# Looking for some feedback



## KingBubbaTruck (Apr 23, 2006)

Spent some time yesterday playing around with the camera, Finally found a setting that seemed to sort of work, but I was hoping I could get a little feedback on this, photo wise.  The pen is a cocobolo chrome cigar.  

Seems like no matter what I did, I couldn't get rid of the 'shine line'

I picked up a sheet of polystyrene light diffusing panel at the hardware store, but I guess it didn't diffuse the light enought.  Going to try an old sheet next, I guess...


----------



## Dario (Apr 23, 2006)

Nice pic of a nice pen.  

Having a shine line is actually ideal for me...as long as it is not too glary that you can't see through it any more.

But I myself am struggling with my photos so don't listen to me lol.


----------



## Rifleman1776 (Apr 23, 2006)

Don't know about the shine line. But that is a fine coco cigar and great finish.


----------



## dubdrvrkev (Apr 23, 2006)

Not that my photography is good but the "shine line" can work for your benefit. It can showcase the depth of your finish, of course if you have any flaws it will highlight them also.


----------



## pete00 (Apr 23, 2006)

the shine is not bad on the bottom looks ok. THe top i think covers too much of the wood. Sorry i cant offer any help taking pictures..still learning myself.


----------



## chigdon (Apr 23, 2006)

As long as you are going for a high gloss finish (which I do) having some shine in the finish actually shows that off.


----------



## Johnathan (Apr 23, 2006)

Looks great as far as I can tell.


----------



## Jim15 (Apr 24, 2006)

Great looking pen and finish.

jim


----------



## gerryr (Apr 24, 2006)

Unless you want to spend a few grand on a setup like Bruce Boone uses, you won't get rid of that "shine line."  And, I'm not sure why you would want to, it shows that the pen has a really nice glossy finish.  I would say you've nailed it.  Great photo.


----------



## KingBubbaTruck (Apr 24, 2006)

Thanks for all the comments everyone,  I'll work a little on the composition and what not, but I guess I wont worry about the 'shine'!

Brent


----------



## Mikey (Apr 24, 2006)

When I was first trying to get some pics of my stuff, I realized that I was getting shine from the front of the box where I did not have the fabric. I turned off the overhead light so that the only light was coming from the light source behind the fabric and it took away much of the glare.

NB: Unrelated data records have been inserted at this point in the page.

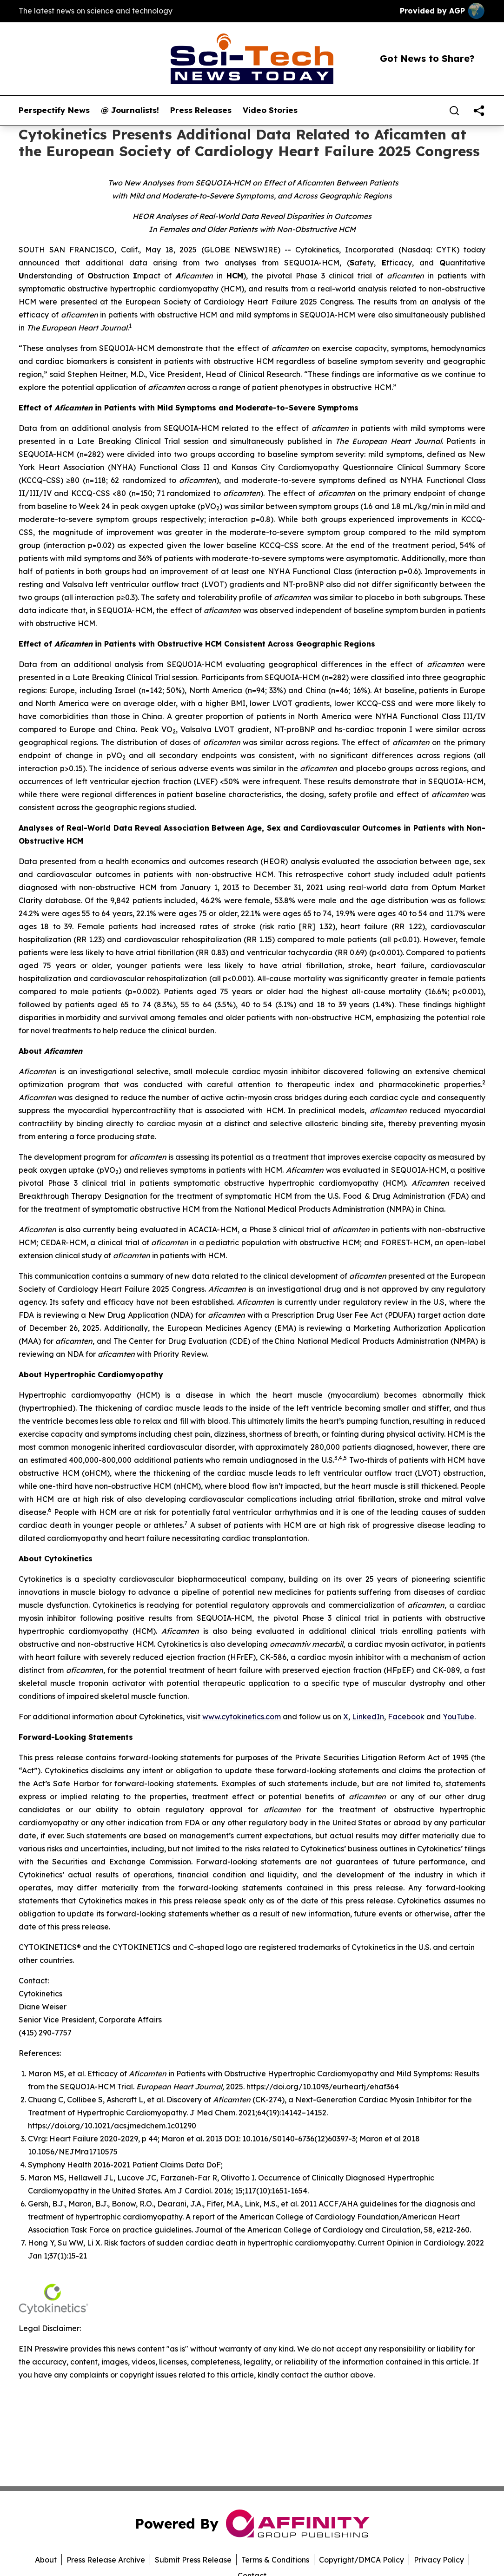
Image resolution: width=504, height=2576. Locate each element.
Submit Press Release (193, 2559)
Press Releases (201, 110)
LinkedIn (368, 1716)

Do you have windows that may be contributing to the glare? Maybe other lights? I always did mine after it got dark when I could turn off all lights.


----------



## KingBubbaTruck (Apr 24, 2006)

I'm doing it in my shop, and in fact, did have the other flourescent lights on directly behind me. 

That's some pretty good advice.  I'll try it again with the only lights on being above and behind...

Thanks!

Brent


----------



## davidrei (Apr 24, 2006)

I agree with the others, don't get rid of the shine line, it helps.  BTW, I really like the background.  Interesting, but not distracting.  Too many people put too much in the background, which can make it hard to see the details of the pen.  Also, picking the color of the background really impacts the quality of the pic.  Your red background really helps show off the wood.


----------



## Daniel (Apr 24, 2006)

It's sort of funny, you are working to get rid of the shine, I've been playing around trying to get some of it back. there is a trade off betwwen not having the hot spots and loosing the finish. I agree that the whole flood light showing up is to much, but some highlight to show there is a finish there is desireable. but as with all things creative. good is ultimatly determined by the creator. 
I like this picture though, great looking pen. The photo of it has that effect that I am really looking at the pen and not an image of it. hope that makes since.


----------



## Mosby (Apr 24, 2006)

Beautiful pen and nice shot too. But if you want to soften that "shine line" some, try placing your diffusing panel as close as possible to the pen while still being able to get the shot and then keep a little distance between the panel and light you're using. The idea is to provide a large, diffused light source. It appears as if you have the light directly over the pen. Try different positions, like above and 45 degrees behind, or more to one side.  If you're just using one light, you can also bounce light back into areas of the shot with something as simple as a sheet of white paper. My current set up is a simple box frame made from narrow lengths of wood, with a clean white sheet doubled up and draped over three sides and the top of the frame. And then usually using two aluminum shop lights. A little glob of kneadable eraser from an art store under the pen helps to protect the surfaces of the pen and also keeps it in the position you want it in. If you get a chance, take a look in the Introduction Forum where I was asking a pen question and included a couple of my own shots. The biggest thing is to keep experimenting. That's what I'm constantly doing! []


----------



## jdavis (May 2, 2006)

nice finish and pen looks great


----------